The college's President Dr. Chui L. Tsang released a statement saying the campus police officers for "exercised restraint" in not arresting any of the students. He said the pepper-spraying was necessary to "preserve public and personal safety." The students were sprayed when they tried to enter the room where the board of trustees were holding their meeting but they had been barred because the room was too small. The students wanted to voice their opposition to the college's new two-tiered system that will offer certain classes that the president says otherwise would not be held—but at significantly higher tuition rates.

Here's an excerpt of the statement from Tsang:

The college had arranged for meeting participants to first be seated in the Board Room proper and overflow participants to be seated in an adjacent room. Many participants chose not to enter the overflow room and instead congregated in a corridor outside the Board Room.
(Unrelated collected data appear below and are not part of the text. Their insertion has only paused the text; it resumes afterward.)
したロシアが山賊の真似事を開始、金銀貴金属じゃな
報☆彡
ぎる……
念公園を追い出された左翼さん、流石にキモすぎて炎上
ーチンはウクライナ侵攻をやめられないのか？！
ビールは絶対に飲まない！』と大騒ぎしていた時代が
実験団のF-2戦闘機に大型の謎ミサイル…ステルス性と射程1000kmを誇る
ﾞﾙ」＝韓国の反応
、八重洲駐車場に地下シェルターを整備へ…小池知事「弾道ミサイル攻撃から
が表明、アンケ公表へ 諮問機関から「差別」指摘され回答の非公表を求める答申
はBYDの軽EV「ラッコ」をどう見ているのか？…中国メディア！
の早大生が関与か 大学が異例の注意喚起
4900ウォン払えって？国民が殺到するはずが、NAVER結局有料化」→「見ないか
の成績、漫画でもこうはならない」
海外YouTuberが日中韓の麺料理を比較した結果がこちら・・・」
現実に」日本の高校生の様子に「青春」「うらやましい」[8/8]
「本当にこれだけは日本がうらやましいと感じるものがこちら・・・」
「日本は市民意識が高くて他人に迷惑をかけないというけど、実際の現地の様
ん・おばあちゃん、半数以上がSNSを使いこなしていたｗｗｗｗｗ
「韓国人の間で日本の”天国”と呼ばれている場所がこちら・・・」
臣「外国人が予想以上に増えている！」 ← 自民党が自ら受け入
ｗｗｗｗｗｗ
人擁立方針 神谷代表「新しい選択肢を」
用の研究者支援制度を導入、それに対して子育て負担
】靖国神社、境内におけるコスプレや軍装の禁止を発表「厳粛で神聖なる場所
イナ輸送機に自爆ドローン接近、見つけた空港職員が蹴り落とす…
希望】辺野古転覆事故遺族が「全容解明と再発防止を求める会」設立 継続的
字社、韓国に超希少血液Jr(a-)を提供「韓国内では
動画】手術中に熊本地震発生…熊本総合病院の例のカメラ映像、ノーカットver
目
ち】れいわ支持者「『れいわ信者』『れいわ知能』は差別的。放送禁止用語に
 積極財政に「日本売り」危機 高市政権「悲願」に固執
When some of these demonstrators used force to enter the Board Room proper, and had overrun the door and the personnel stationed at the door, there was one discharge of pepper spray used by a SMC police officer to preserve public and personal safety. Unfortunately, a number of bystanders, including college staff, students and other police personnel were affected.

Although a number of participants at the meeting engaged in unlawful conduct, Santa Monica College police personnel exercised restraint and made no arrests. Unlawful conduct included setting off fire alarms and attempting to disrupt the Board of Trustees meeting.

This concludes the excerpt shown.